If I could talk to my pre-baby self, here’s what I’d tell her.
You’ll need help. Ask for it.
When Maggie was born, we were lucky enough to have the nearby support of family and friends. Everyone wanted to meet (and hold and Instagram) the new baby. And it was nice. As we flailed to stay afloat in the wild storm that is new parenthood, seeing people we love heightened our spirits and gave us the motivation to put on pants. But then it became exhausting. We started scheduling our days around visitors (some whom we barely knew) and when you have a newborn, the word “scheduling” does not compute. And we had to put on pants. Ugh.

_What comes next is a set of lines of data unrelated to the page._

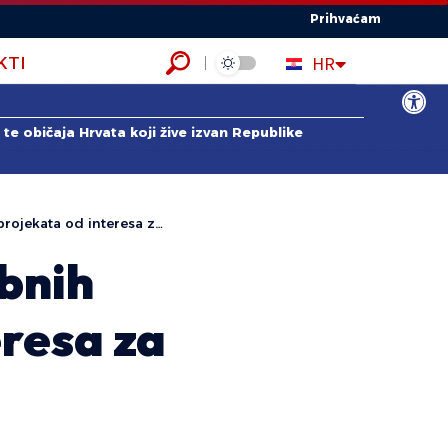
Prihvaćam
EN
HR
KTI
ES
Open to
te običaja Hrvata koji žive izvan Republike
d interesa za Hrvate izvan RH
ebnih
eresa za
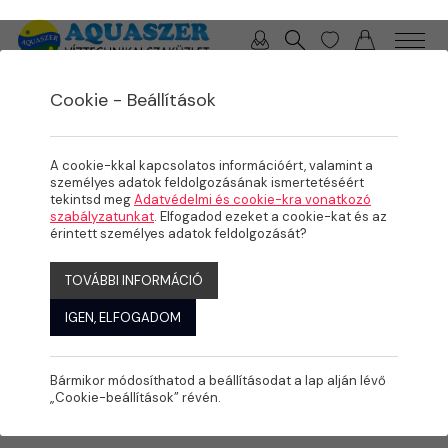
0 / 0 Ft
Cookie - Beállítások
/
/
/
TERMÉKEK
MEDENCE
MEDENCE GÉPÉSZET
FŰTÉS
A cookie-kkal kapcsolatos információért, valamint a
személyes adatok feldolgozásának ismertetéséért
tekintsd meg
Adatvédelmi és cookie-kra vonatkozó
szabályzatunkat
. Elfogadod ezeket a cookie-kat és az
érintett személyes adatok feldolgozását?
TOVÁBBI INFORMÁCIÓ
IGEN, ELFOGADOM
Bármikor módosíthatod a beállításodat a lap alján lévő
„Cookie-beállítások” révén.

This might sound terribly ungrateful but what we didn’t need during this time were long visits and congratulatory desserts and houseplants. (Seriously, why does everyone bring new parents a houseplant? Do you really think we need ANOTHER LIVING THING to try to keep alive?) What we did need were quick and healthy meals (on paper plates), some light housework and someone to hold the baby and bounce on a yoga ball for an hour while we took a nap. We should have just asked. Figure out what will help you; say no to everything that won’t.

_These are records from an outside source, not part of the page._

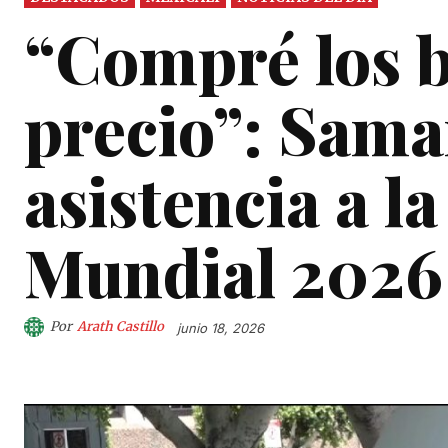
“Compré los b
precio”: Saman
asistencia a l
Mundial 2026
Por
Arath Castillo
junio 18, 2026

You’ll become those parents. Don’t try to fight it.
You don’t know how many times we’ve said in a judgy tone, “We don’t want to be those parents who (fill in the blank).” Let Fisher Price throw up in their living room. Use pacifiers/television/restaurant straws to occupy their children. Talk about things like poop and rashes at the dinner table. Post millions of baby pics on Facebook. Buuuut let’s see: fail, fail, fail and, oh geez, so much fail. I mean, you can try to hold yourself to certain standards and maintain a certain level of dignity, but in reality, the kid’s probably gonna win anyway. The sooner you accept this, the less frustrated you’ll be.

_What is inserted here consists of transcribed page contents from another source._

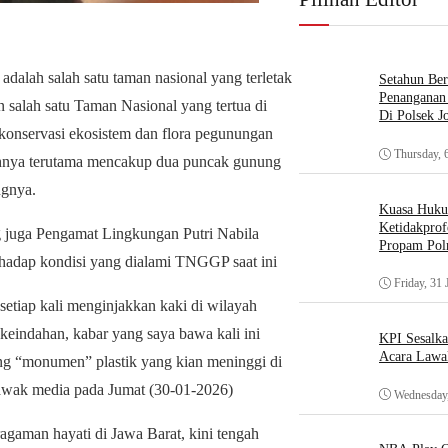
ah salah satu taman nasional yang terletak
Setahun Ber
Penanganan 
 salah satu Taman Nasional yang tertua di
Di Polsek J
onservasi ekosistem dan flora pegunungan
Thursday, 
yahnya terutama mencakup dua puncak gunung
ngnya.
Kuasa Huk
Ketidakprof
g juga Pengamat Lingkungan Putri Nabila
Propam Polr
rhadap kondisi yang dialami TNGGP saat ini
Friday, 31 
 setiap kali menginjakkan kaki di wilayah
indahan, kabar yang saya bawa kali ini
KPI Sesalk
Acara Lawa
ng “monumen” plastik yang kian meninggi di
 awak media pada Jumat (30-01-2026)
Wednesday,
gaman hayati di Jawa Barat, kini tengah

You’ll suck at other aspects of life—for now.
Someone wisely said, “You can have it all, just not all at once.” I think that’s the smartest thing I’ve heard in the whole work-life-love balance crisis that I am now experiencing deeply. That’s about all I’ve learned about this so far.
You’ll become a crazy person. Shrug.
You know when Rachel tells Ross that she loves him and then busts out laughing because in that moment, she had floated up out of her body and heard how ridiculous she sounded? I float up out of my body on a daily basis to find that man, I have entered Crazytown.
This is most evident when I:
Put on a one-woman Big Band show at 6:30 a.m.
Pretend to be a karate ninja.
Belt the Chipmunks Christmas album in June (in a chipmunk voice, of course).
Make stupid faces for hours.
ALL FOR A BABY.
You’ll be fine.
Having a baby comes with so much fear and self-doubt but whenever she giggles while patting her tiny hands on my face, I know that I can’t be screwing up that badly.
Thanks, Maggie (aka Goo, Gooski, Mooskavich). These have been the best six months of my life. I love you so very much.